EXHIBIT 13.1 Report of Price Waterhouse, dated January 13, 1993

REPORT OF INDEPENDENT ACCOUNTANTS To the Board of Directors and Shareholders of City National Corporation In our opinion, the consolidated balance sheet and the related consolidated statements of operations, of changes in shareholders' equity and of cash flows as of and for each of the two years in the period ended December 31, 1992 (appearing on pages 36 through 39 of the City National Corporation 1993 Annual Report to Shareholders which has been incorporated by reference in this Form 10-K Annual Report) present fairly, in all material respects, the financial position, results of operations and cash flows of City National Corporation and its subsidiaries as of and for each of the two years in the period ended December 31, 1992, in conformity with generally accepted accounting principles.
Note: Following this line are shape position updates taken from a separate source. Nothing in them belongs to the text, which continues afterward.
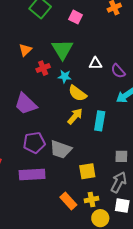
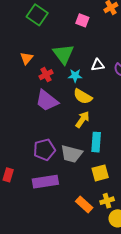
pink square: (76, 17) -> (82, 20), moved
cyan star: (65, 76) -> (75, 76), moved
purple trapezoid: (26, 104) -> (47, 101), moved
cyan rectangle: (100, 121) -> (96, 142), moved

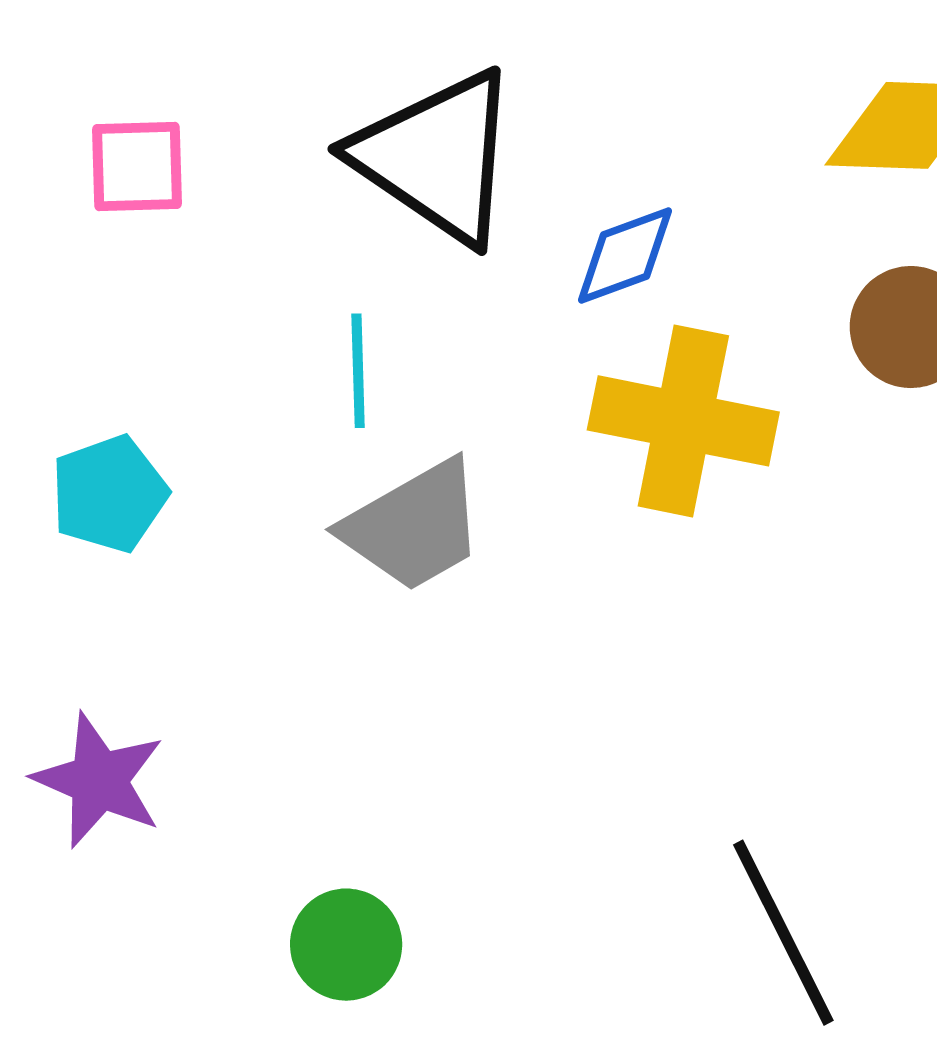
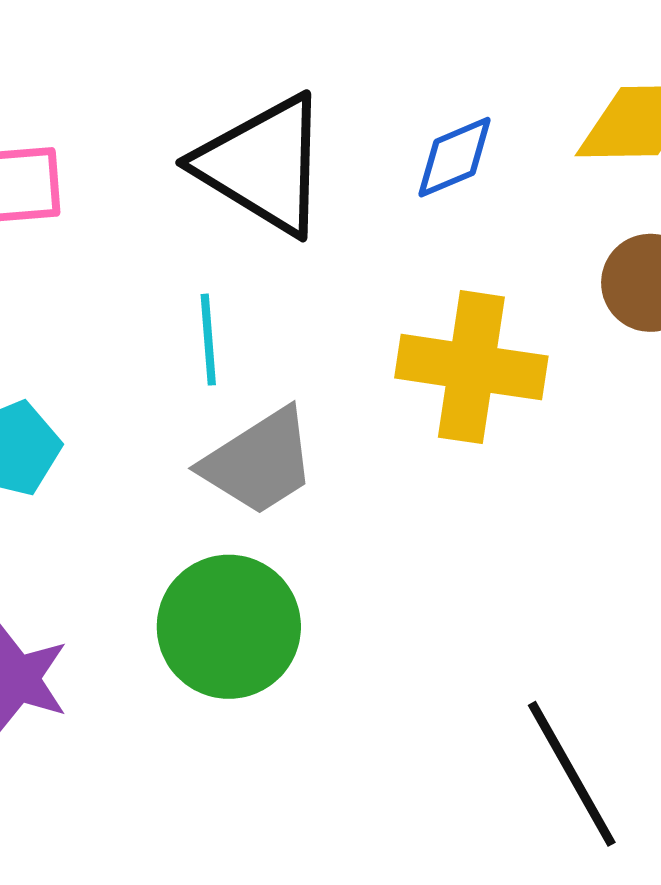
blue diamond: (625, 256) -> (455, 157), moved
green circle: (346, 945) -> (229, 627), moved, size x1.6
These financial statements are the responsibility of the Company's management; our responsibility is to express an opinion on these financial statements based on our audits. We conducted our audits of these statements in accordance with generally accepted auditing standards which require that we plan and perform the audit to obtain reasonable assurance about whether the financial statements are free of material misstatement. An audit includes examining, on a test basis, evidence supporting the amounts and disclosures in the financial statements, assessing the accounting principles used and significant estimates made by management, and evaluating the overall financial statement presentation. We believe that our audits provide a reasonable basis for the opinion expressed above. We have not audited the consolidated financial statements of City National Corporation for any period subsequent to December 31, 1992. PRICE WATERHOUSE Los Angeles, California January 13, 1993

EXHIBIT 21 Subsidiaries of the Registrant

Parent and Subsidiaries CITY NATIONAL CORPORATION CITY NATIONAL BANK
CITY NATIONAL FINANCIAL SERVICES, INC. CITINATIONAL BANCORPORATION CITY NATIONAL MORTGAGE COMPANY

[Graphic chart above showing City National Bank as wholly-owned subsidiary of City National Corporation, and City National Financial Services, Inc., Citinational Bancorporation and City National Mortgage Company as wholly-owned subsidiaries of City National Bank]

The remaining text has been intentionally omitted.